# Notebook 02: Feature Analysis
## Feature Rationale & Diagnostic Validation

### Objectives
1. Justify the chosen feature set (link statistics to why features were retained)
2. Demonstrate feature engineering impact (pre vs. post)
3. Validate feature quality (distributions, correlations, vehicle-specific behavior)
4. Identify most predictive features for theft detection

## Setup

In [None]:
import sys
from pathlib import Path
sys.path.insert(0, str(Path.cwd().parent))

import pandas as pd
import numpy as np
import matplotlib.pyplot as plt
import seaborn as sns
from scipy import stats

from src.config.loader import load_config
from src.features.engineering import FeatureEngineer
from src.utils.timezone import ensure_series_utc

config = load_config(
    detection_config_path=Path("../config/detection_config.yaml"),
    model_config_path=Path("../config/model_config.yaml"),
    path_config_path=Path("../config/paths_config.yaml")
)

# Load events (should have features already engineered from 03_train_models.py)
events_df = pd.read_csv(config.paths.output.events_csv)
events_df['start_time'] = pd.to_datetime(events_df['start_time'], utc=True)
events_df['end_time'] = pd.to_datetime(events_df['end_time'], utc=True)

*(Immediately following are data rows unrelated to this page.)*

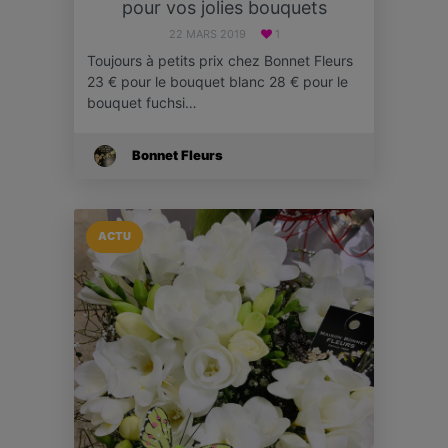
pour vos jolies bouquets
22 MARS 2019
1
Toujours à petits prix chez Bonnet Fleurs
23 € pour le bouquet blanc 28 € pour le
bouquet fuchsi…
Bonnet Fleurs
ACTU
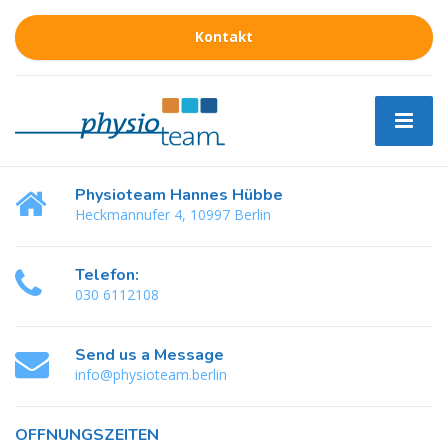
Kontakt
Physioteam Hannes Hübbe
Heckmannufer 4, 10997 Berlin
Telefon:
030 6112108
Send us a Message
info@physioteam.berlin
ÖFFNUNGSZEITEN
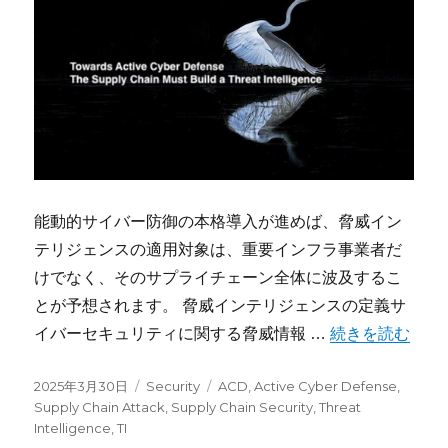
能動的サイバー防御の本格導入が進めば、脅威イン
テリジェンスの適用対象は、重要インフラ事業者だ
けでなく、そのサプライチェーン全体に波及するこ
とが予想されます。 脅威インテリジェンスの定義サ
“能動的サイバ
イバーセキュリティに関する脅威情報 …
続きを読む
投
カ
タ
2025年3月30日
Security
ACD
,
Active Cyber Defense
,
稿
テ
グ
Supply Chain Attack
,
Supply Chain Security
,
Threat
日:
ゴ
Intelligence
,
TI
リ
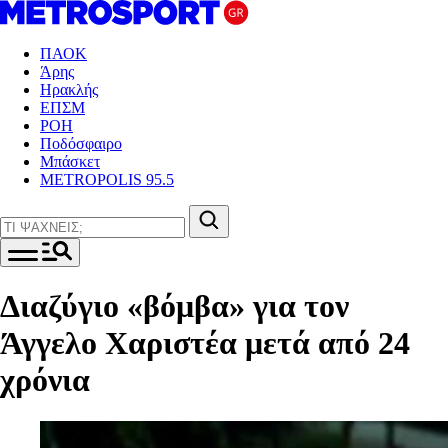
ΠΑΟΚ
Άρης
Ηρακλής
ΕΠΣΜ
ΡΟΗ
Ποδόσφαιρο
Μπάσκετ
METROPOLIS 95.5
Διαζύγιο «βόμβα» για τον
Άγγελο Χαριστέα μετά από 24
χρόνια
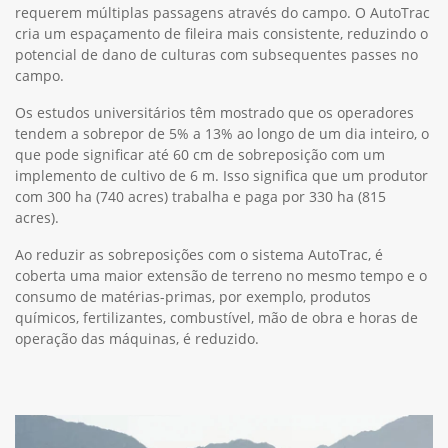
requerem múltiplas passagens através do campo. O AutoTrac
cria um espaçamento de fileira mais consistente, reduzindo o
potencial de dano de culturas com subsequentes passes no
campo.
Os estudos universitários têm mostrado que os operadores
tendem a sobrepor de 5% a 13% ao longo de um dia inteiro, o
que pode significar até 60 cm de sobreposição com um
implemento de cultivo de 6 m. Isso significa que um produtor
com 300 ha (740 acres) trabalha e paga por 330 ha (815
acres).
Ao reduzir as sobreposições com o sistema AutoTrac, é
coberta uma maior extensão de terreno no mesmo tempo e o
consumo de matérias-primas, por exemplo, produtos
químicos, fertilizantes, combustível, mão de obra e horas de
operação das máquinas, é reduzido.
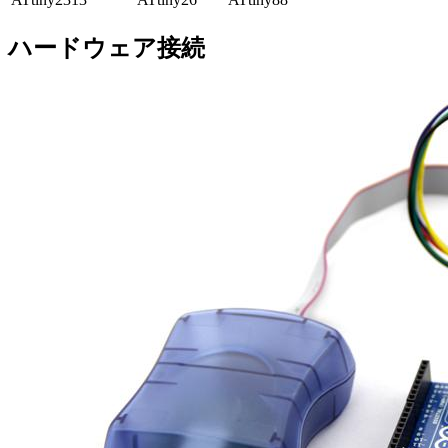
ハードウェア接続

# Load feature importance (from training)
fi_path = Path("../data/reports/feature_importance.csv")
if fi_path.exists():
    feature_importance = pd.read_csv(fi_path)
else:
    print("⚠️ Feature importance not found. Run 03_train_models.py first.")
    feature_importance = None

print(f"Loaded {len(events_df):,} events with {len([c for c in events_df.columns if c not in ['vehicle_id','start_time','end_time','pattern','y','is_train']])} features")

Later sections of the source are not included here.